What is the number of lines in the entries that contain "купаться"? Reply with that number only.

* **Records provided**
*-*-*

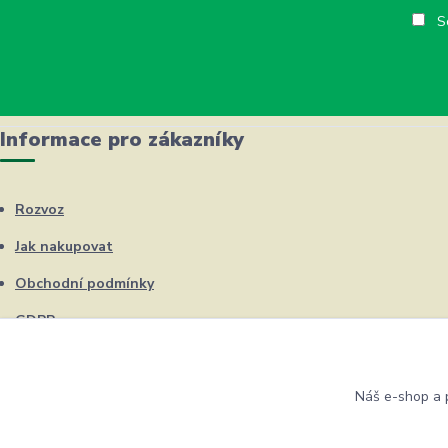
So
Informace pro zákazníky
Rozvoz
Jak nakupovat
Obchodní podmínky
GDPR
Kontakty
Náš e-shop a p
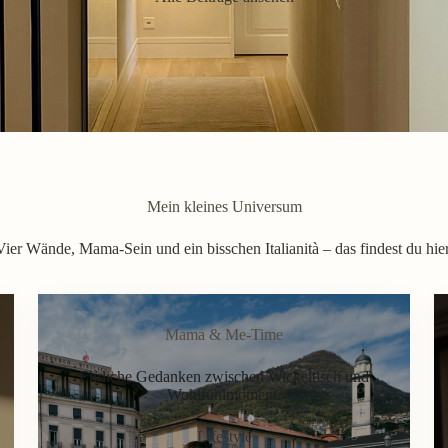
Mein kleines Universum
Vier Wände, Mama-Sein und ein bisschen Italianità – das findest du hier
Mama & Me-Time
Ehrliche Gedanken zwischen Wickeltisch und
Wohlfühlmoment.
Lifestyle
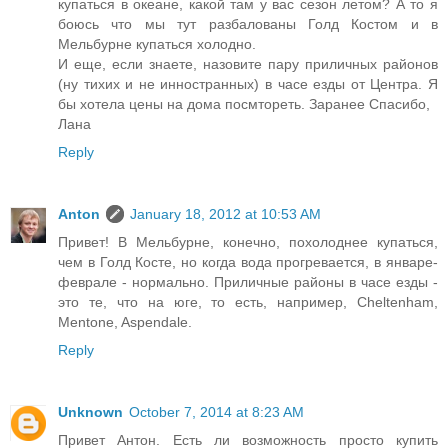
купаться в океане, какой там у вас сезон летом? А то я
боюсь что мы тут разбалованы Голд Костом и в
Мельбурне купаться холодно.
И еще, если знаете, назовите пару приличных районов
(ну тихих и не инностранных) в часе езды от Центра. Я
бы хотела цены на дома посмтореть. Заранее Спасибо,
Лана
Reply
Anton
January 18, 2012 at 10:53 AM
Привет! В Мельбурне, конечно, похолоднее купаться,
чем в Голд Косте, но когда вода прогревается, в январе-
феврале - нормально. Приличные районы в часе езды -
это те, что на юге, то есть, например, Cheltenham,
Mentone, Aspendale.
Reply
Unknown
October 7, 2014 at 8:23 AM
Привет Антон. Есть ли возможность просто купить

*-*-*

* **Task answer**
3